WHAT YOU WILL DO – In the lines below, look for "Allah". Copy each line where it appears.

━━ RECORDS FOR THIS TASK ━━

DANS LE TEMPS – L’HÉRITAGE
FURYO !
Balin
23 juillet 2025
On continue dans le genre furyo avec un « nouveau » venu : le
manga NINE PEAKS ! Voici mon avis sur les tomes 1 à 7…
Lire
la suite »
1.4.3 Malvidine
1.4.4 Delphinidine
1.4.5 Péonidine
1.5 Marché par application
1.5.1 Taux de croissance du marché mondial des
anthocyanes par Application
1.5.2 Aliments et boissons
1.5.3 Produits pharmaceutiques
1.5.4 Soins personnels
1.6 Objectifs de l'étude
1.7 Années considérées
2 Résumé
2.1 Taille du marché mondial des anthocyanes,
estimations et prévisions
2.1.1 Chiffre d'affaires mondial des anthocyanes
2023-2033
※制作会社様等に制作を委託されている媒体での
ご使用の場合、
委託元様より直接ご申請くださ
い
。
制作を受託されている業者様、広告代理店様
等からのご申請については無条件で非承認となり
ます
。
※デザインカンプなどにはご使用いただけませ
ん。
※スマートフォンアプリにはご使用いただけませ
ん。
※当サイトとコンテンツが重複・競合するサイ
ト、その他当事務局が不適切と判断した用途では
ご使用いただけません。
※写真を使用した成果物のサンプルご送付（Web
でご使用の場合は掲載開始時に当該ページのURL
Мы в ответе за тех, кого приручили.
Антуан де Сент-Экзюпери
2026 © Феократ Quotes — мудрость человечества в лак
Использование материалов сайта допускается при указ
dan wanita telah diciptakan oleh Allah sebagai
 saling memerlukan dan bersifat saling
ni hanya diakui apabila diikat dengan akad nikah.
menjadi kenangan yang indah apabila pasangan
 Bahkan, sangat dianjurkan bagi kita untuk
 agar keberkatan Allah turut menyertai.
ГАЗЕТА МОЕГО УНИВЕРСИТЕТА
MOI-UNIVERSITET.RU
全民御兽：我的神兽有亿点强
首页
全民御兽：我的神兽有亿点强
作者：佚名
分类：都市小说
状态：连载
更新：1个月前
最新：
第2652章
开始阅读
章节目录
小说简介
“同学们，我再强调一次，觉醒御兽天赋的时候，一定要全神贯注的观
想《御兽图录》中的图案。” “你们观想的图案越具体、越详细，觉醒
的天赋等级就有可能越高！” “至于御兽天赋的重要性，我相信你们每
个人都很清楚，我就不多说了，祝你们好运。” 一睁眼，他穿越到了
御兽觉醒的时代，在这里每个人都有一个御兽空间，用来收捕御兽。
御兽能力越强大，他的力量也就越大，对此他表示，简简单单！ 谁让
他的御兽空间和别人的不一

━━━

OUTPUT –
dan wanita telah diciptakan oleh Allah sebagai
 agar keberkatan Allah turut menyertai.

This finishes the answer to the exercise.